Extracted page text data

┌──

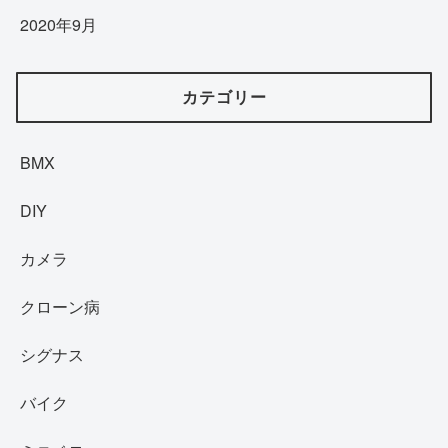
2020年9月
カテゴリー
BMX
DIY
カメラ
クローン病
シグナス
バイク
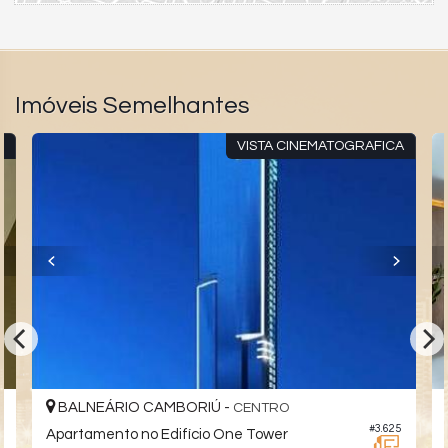
Imóveis Semelhantes
R
VISTA CINEMATOGRAFICA
BALNEÁRIO CAMBORIÚ -
CENTRO
3
#3.625
Apartamento no Edifício One Tower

└──

In the answer, the entries must appear exactly as above, without the images.

*Result:*
2020年9月
カテゴリー
BMX
DIY
カメラ
クローン病
シグナス
バイク
Imóveis Semelhantes
R
VISTA CINEMATOGRAFICA
BALNEÁRIO CAMBORIÚ -
CENTRO
3
#3.625
Apartamento no Edifício One Tower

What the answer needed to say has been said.